Example 2. Formation of a new loss subgroup.The facts are the same as in Example 1, except that A purchases 40 percent of the L1 stock from L rather than purchasing L2 stock from L1. L1 and L2 file a consolidated return for their first taxable year ending after May 22, Year 3, and each of L1 and L2 carries over a part of the net operating loss of the P group that arose in Year 1. Under paragraph (d)(1) of this section, L1 and L2 cease to be members of the L loss subgroup on May 22, Year 3. The net operating losses carried over from the P group are treated as pre-change subgroup attributes of the loss subgroup composed of L1 and L2. The subgroup section 382 limitation with respect to those losses is zero unless M elects to apportion all or part of the subgroup section 382 limitation of the L loss subgroup to the L1 loss subgroup. The following is a graphic illustration of these facts:



Example 3. Ceasing to bear a section 1504(a)(1) relationship to a loss subgroup parent.(a) A owns all the stock of P, and P owns all the stock of L1 and L2. The P group has a consolidated net operating loss arising in Year 1 that is carried over to Year 3 and Year 4. Corporation M acquires all the stock of P on November 11, Year 3, and P, L1, and L2 thereafter file consolidated returns with M. M’s acquisition results in an ownership change of the P loss subgroup under § 1.1502-92A(b)(1)(ii). The following is a graphic illustration of these facts:

(b) P distributes the L2 stock to M on October 7, Year 4. L2 ceases to be a member of the P loss subgroup on October 7, Year 4, the first day that it ceases to bear the relationship described in section 1504(a)(1) to P, the P loss subgroup parent. See paragraph (d)(1)(ii) of this section. Thus, the section 382 limitation with respect to the pre-change subgroup attributes attributable to L2 is zero except to the extent M elects to apportion all or a part of the subgroup section 382 limitation of the P loss subgroup to L2.

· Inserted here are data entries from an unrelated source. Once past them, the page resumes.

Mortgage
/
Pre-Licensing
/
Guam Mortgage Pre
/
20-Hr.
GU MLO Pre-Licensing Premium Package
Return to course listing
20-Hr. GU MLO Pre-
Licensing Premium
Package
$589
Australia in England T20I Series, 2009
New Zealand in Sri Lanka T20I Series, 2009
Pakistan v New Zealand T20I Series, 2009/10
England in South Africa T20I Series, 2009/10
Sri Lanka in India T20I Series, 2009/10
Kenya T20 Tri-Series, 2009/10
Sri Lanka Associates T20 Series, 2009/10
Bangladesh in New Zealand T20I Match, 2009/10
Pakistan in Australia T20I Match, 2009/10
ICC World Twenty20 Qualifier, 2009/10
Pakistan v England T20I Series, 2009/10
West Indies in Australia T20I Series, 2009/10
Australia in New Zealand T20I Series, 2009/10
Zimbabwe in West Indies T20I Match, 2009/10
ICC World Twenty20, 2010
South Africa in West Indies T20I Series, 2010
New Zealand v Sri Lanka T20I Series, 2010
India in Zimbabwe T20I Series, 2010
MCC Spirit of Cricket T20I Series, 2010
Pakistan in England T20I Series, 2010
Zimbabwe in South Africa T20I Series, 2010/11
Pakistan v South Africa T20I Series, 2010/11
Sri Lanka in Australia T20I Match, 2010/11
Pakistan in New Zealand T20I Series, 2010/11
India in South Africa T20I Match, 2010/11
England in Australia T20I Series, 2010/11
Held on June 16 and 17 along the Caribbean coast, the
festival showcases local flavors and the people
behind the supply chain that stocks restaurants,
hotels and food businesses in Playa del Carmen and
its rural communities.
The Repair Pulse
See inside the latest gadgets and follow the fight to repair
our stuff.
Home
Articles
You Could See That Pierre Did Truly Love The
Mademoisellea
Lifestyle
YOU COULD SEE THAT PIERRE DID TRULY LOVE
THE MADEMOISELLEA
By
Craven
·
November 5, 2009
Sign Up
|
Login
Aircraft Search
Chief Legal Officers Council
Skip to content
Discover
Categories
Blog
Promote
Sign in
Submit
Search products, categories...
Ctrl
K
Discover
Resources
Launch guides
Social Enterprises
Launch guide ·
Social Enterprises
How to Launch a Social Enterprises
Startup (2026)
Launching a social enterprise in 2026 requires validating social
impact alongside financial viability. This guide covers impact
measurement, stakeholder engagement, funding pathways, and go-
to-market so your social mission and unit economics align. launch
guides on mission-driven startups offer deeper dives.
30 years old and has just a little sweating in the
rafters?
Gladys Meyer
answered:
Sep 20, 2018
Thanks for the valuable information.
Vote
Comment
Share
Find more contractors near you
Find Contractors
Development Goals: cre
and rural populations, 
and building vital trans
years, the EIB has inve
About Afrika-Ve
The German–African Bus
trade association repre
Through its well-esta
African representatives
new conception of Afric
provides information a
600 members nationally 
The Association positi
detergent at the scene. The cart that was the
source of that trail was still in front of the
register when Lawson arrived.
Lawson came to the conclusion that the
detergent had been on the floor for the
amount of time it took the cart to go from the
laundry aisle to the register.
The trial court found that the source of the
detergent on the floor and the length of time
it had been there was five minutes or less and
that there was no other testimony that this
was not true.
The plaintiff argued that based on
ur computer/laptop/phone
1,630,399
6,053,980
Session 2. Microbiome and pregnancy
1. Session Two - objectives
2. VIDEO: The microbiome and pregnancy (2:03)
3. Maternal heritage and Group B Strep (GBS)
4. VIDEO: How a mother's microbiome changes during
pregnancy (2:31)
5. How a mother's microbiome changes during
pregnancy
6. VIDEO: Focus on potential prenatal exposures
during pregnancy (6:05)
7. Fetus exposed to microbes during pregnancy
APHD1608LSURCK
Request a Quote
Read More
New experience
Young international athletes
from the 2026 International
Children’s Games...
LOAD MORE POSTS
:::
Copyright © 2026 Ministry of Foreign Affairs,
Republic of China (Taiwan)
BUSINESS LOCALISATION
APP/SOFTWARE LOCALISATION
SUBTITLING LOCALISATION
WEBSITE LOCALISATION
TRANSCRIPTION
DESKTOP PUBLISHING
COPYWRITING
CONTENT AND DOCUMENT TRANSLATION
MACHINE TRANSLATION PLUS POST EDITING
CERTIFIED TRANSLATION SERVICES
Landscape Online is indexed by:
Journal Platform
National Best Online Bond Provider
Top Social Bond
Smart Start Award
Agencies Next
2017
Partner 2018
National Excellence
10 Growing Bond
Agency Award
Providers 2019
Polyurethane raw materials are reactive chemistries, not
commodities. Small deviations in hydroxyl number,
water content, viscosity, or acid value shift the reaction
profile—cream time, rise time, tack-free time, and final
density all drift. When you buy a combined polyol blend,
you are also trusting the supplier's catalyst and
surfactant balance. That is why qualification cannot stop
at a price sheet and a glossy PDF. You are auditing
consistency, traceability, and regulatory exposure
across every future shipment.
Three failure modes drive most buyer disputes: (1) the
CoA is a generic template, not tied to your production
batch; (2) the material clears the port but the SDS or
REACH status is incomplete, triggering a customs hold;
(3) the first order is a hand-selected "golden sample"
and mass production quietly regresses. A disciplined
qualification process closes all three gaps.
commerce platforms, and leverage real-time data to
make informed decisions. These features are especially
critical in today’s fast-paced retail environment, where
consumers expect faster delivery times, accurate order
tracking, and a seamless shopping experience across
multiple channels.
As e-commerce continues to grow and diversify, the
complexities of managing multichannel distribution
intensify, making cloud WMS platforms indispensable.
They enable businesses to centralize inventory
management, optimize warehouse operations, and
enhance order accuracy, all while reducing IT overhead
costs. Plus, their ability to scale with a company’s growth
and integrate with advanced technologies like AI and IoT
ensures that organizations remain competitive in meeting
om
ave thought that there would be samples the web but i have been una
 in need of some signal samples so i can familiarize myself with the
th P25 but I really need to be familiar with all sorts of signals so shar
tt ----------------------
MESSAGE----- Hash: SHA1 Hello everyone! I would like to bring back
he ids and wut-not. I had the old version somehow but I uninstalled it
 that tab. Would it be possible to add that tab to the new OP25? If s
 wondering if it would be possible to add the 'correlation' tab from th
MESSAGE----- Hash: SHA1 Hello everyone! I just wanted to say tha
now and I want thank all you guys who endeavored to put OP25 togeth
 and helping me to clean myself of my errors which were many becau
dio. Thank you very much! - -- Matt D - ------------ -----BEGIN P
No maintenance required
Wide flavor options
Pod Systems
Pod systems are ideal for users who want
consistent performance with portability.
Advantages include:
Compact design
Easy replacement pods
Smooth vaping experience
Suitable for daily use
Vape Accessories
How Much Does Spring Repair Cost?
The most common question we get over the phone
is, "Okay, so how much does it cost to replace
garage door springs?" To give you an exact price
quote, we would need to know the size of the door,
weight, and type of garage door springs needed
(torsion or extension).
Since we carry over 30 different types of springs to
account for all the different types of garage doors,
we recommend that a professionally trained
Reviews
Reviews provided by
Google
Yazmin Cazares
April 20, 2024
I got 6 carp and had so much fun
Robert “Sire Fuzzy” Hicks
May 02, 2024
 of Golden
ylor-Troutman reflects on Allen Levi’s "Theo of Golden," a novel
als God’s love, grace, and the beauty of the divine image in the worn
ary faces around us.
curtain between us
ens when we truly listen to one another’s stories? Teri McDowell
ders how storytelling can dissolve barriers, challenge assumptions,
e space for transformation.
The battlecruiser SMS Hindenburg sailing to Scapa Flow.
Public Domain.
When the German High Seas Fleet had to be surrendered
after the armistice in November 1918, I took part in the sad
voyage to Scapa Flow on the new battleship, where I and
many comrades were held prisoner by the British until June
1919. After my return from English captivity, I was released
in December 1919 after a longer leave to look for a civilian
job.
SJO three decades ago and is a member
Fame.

Example 4. Relationship through a successor.The facts are the same as in Example 3, except that, instead of P’s distributing the stock of L2, L2 merges into L1 on October 7, Year 4. L1 (as successor to L2 in the merger within the meaning of § 1.382-2T(f)(4)) continues to bear a relationship described in section 1504(a)(1) to P, the loss subgroup parent. Thus, L2 does not cease to be a member of the P loss subgroup as a result of the merger.

(e) Filing the election to apportion—(1) Form of the election to apportion. An election under paragraph (c) of this section must be made by the common parent. The election must be made in the form of the following statement: “THIS IS AN ELECTION UNDER § 1.1502-95A OF THE INCOME TAX REGULATIONS TO APPORTION ALL OR PART OF THE [insert either CONSOLIDATED SECTION 382 LIMITATION or SUBGROUP SECTION 382 LIMITATION, as appropriate] TO [insert name and E.I.N. of the corporation (or the corporations that compose a new loss subgroup) to which allocation is made]. The declaration must also include the following information, as appropriate—


(i) The date of the ownership change that resulted in the consolidated section 382 limitation (or subgroup section 382 limitation);


(ii) The amount of the consolidated section 382 limitation (or subgroup section 382 limitation) for the taxable year during which the former member (or new loss subgroup) ceases to be a member of the consolidated group (determined without regard to any apportionment under this section;


(iii) The amount of the value element and adjustment element of the consolidated section 382 limitation (or subgroup section 382 limitation) that is apportioned to the former member (or new loss subgroup) pursuant to paragraph (c) of this section; and


(iv) The name and E.I.N. of the common parent making the apportionment.


(2) Signing of the election. The election statement must be signed by both the common parent and the former member (or, in the case of a loss subgroup, the common parent and the loss subgroup parent) by persons authorized to sign their respective income tax returns.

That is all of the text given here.